NZ's best jungle DJ at my launch: sounding good but possibly not helping sell books.
NZ’s best jungle DJ at my launch: sounding good but possibly not the correct catalyst for selling books.

Meanwhile, I am at the very beginning of an attempt to market my books online but so far this is what has happened. I have blogged about a variety of things here on WordPress and picked up a following of about 30 people. My stats show that some posts have been viewed by hundreds of people – because they were reviews, and so I was able to publicize them on popular people’s pages.

I also enlisted the Headliner service, which involves writing a short announcement and submitting it to others in your field(s) who can then choose to post it on their pages/sites in return for karma points. The karma points allow you write more announcements and approach more people to promote your work. The stats on this site told me that my announcement had reached upwards of 15, 000 tailored people.

Yet nothing so far – not the party and its ample promotion, the blogging, the genuine friends on FB, the amplifying effect of Headliner, or my feeble Twittering – has translated to sales beyond the 20 hardcopies my nearest and dearest bought on my big day.


And so I have finally realized my best bet is to focus on promoting  the books within the literary world, and, in particular, on the very site where the books are being sold. Hence one of my e-books is free on Amazon for the next few days. Why didn’t I mention that at the top? Well, that would make too much sense.

For me, this self-publishing process is most definitely one of three steps forward, two-and-a-half back. Yet I persevere because I figure Something’s Gotta Give. (Note, too, the new Lulu icon below, which I will now put on every post, in case the people who do read them lack sufficient interest to go to my front page and find out I have something for sale…)

Support independent publishing: Buy this book on Lulu.



Yep the self publishing world is a tough one, I’m bashing away in there myself too. My best sales have come through reviews in mainstream media, sales then made over the web. When I get a copy I’ll send it on to a few friends who review.. no promises xx Laura

E. Beth Allan

Oh that’s awfully kind! This post wasn’t really meant to be an appeal for help, so much as thinking out loud about my steps. I think the mainstream media here may be reluctant to review something that is not available in stores in NZ, only via the US or online. And I don’t think the mainstream media elsewhere would be very interested either!

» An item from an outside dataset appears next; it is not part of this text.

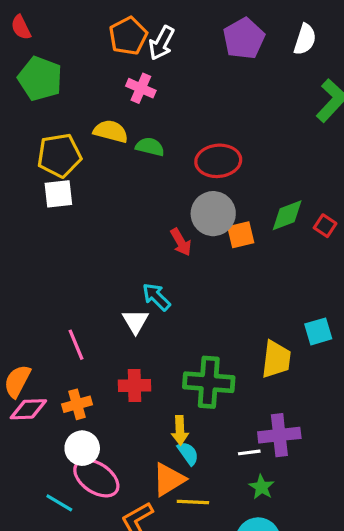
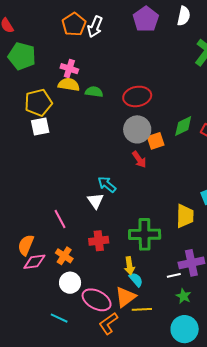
pink cross: (141, 88) -> (69, 69), moved
red arrow: (181, 242) -> (139, 159), moved
orange cross: (77, 404) -> (64, 256), turned -36
pink ellipse: (96, 478) -> (97, 300), moved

Perhaps that could be the angle of the story? Instead of a review you could be a spokesperson for people that are trying to do what you’re doing – publishing online, not in stores. It’s the modern, accessible way of doing things. Then people will talk about your book in a wider context. Probably a bit more engaging, as opposed to just a review. Which only book people will read.

E. Beth Allan

Yes, thanks for those thoughts! The trouble is that for any of the avenues to really be productive – blogging, forums (Quora, Good Reads), Twitter etc – you have to spend time on there not only keeping up content but taking an interest in other people’s. But I am working a full-time job and would rather spend all my free time writing a new novel, not pushing myself online. It’s a catch!